Dampak Kebijakan Tarif AS Terhadap Ekspor Indonesia
Adies menjelaskan bahwa Indonesia dikenakan tarif tambahan sebesar 32 persen oleh Amerika. Hal ini berpotensi mengancam daya saing sejumlah produk ekspor unggulan nasional, termasuk:
- Elektronik
- Tekstil
- Alas kaki
- Minyak kelapa sawit
- Karet
- Furniture
- Produk perikanan
Oleh karena itu, ia mendesak pemerintah untuk segera mengambil langkah-langkah konkret untuk mengatasi dampak negatif dari kebijakan AS tersebut.
Rekomendasi DPR untuk Pemerintah
Guna memitigasi dampak kebijakan tarif AS, Adies memberikan beberapa rekomendasi kepada pemerintah, di antaranya:
- Negosiasi dengan Amerika Serikat: Pemerintah perlu mengupayakan negosiasi dengan pemerintah AS untuk mencari solusi yang saling menguntungkan dan mengurangi dampak negatif terhadap ekspor Indonesia.
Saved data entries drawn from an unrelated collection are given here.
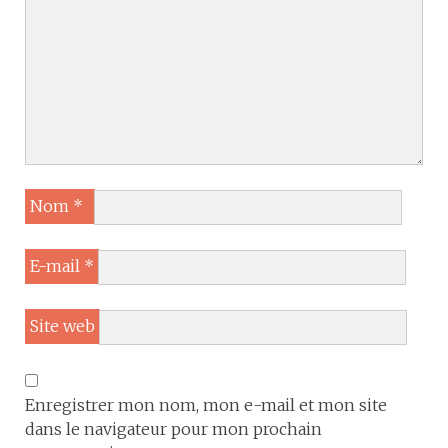
Nom
*
E-mail
*
Site web
Enregistrer mon nom, mon e-mail et mon site
dans le navigateur pour mon prochain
- Diversifikasi Pasar Ekspor: Pemerintah perlu aktif mencari dan mengembangkan pasar alternatif untuk produk-produk ekspor Indonesia. Hal ini bertujuan untuk mengurangi ketergantungan pada pasar AS dan menjaga kelangsungan usaha para eksportir.
- Penguatan Kerjasama Regional dan Internasional: Pemerintah perlu memperkuat kerjasama perdagangan dan investasi dengan negara-negara ASEAN, serta aktif berpartisipasi dalam forum-forum internasional seperti BRICS dan OECD. Langkah ini bertujuan untuk menciptakan peluang baru dan memperluas akses pasar bagi produk-produk Indonesia.
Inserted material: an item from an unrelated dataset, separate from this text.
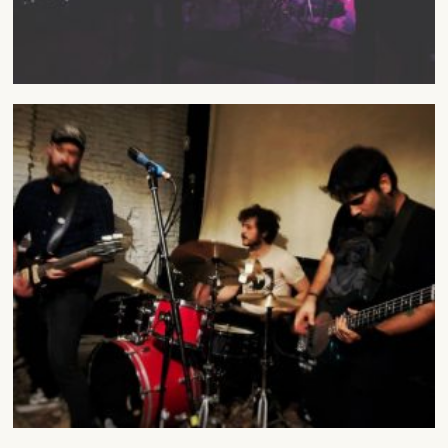
SUSCRÍBETE A NUESTRO BOLETÍN
He leído y acepto la
Política de Privacidad
y la
Nota Legal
Adies juga menyoroti potensi dampak kebijakan tarif AS terhadap stabilitas keuangan nasional. Ia meminta pemerintah untuk menjaga komunikasi publik yang efektif dan menyampaikan narasi kebijakan secara konsisten. Tujuannya adalah untuk menghindari gejolak pasar dan menjaga kepercayaan investor.
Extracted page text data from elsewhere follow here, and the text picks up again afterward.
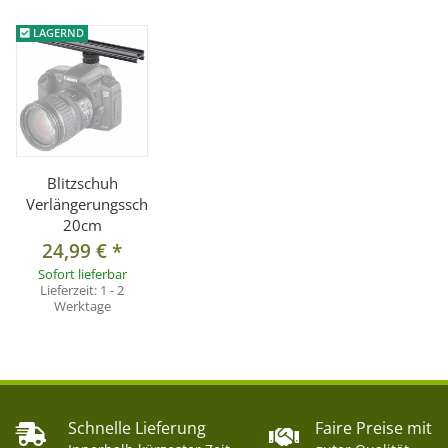
Für die Anbringung an Sony/Minolta-, Sony NEX- oder Nikon
LAGERND
1-Blitzschuhe wird ein Adapter benötigt.
Die Schiene stellt keine elektronische Verbindung her.
Lieferumfang:
1x Blitzschuh Verlängerungsschiene 20cm
Blitzschuh
Verlängerungsschiene
20cm
24,99 €
*
Sofort lieferbar
Lieferzeit:
1 - 2
Werktage
Schnelle Lieferung
Faire Preise mit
“Misalnya, perlunya narasi dan komunikasi atas kebijakan yang sedang ditempuh pemerintah untuk menjaga stabilitas keuangan, untuk memitigasi dan mengurangi reaksi ataupun sentimen negatif yang dapat menekan pelemahan pasar modal, pasar uang, pasar valuta asing, dan pasar utang surat berharga negara,” ujar Adies.
Dukungan DPR Terhadap Langkah Pemerintah
Adies menegaskan bahwa DPR RI mendukung penuh setiap langkah cepat dan responsif yang diambil pemerintah dalam menghadapi dinamika akibat kebijakan tarif impor terbaru AS. Ia menekankan pentingnya menjaga hubungan baik dengan negara-negara mitra dagang, termasuk Amerika Serikat, sambil terus mencari peluang kerjasama baru di pasar global.
Sebagai informasi tambahan, kebijakan tarif yang diterapkan oleh Presiden Trump bervariasi untuk setiap negara. Selain Indonesia yang dikenakan tarif 32 persen, negara-negara ASEAN lainnya juga terkena dampak, dengan tarif yang berbeda-beda. Malaysia dan Brunei Darussalam dikenakan tarif 24 persen, Filipina 17 persen, Singapura 10 persen, Kamboja 49 persen, Laos 48 persen, Vietnam 46 persen, Myanmar 44 persen, dan Thailand 36 persen.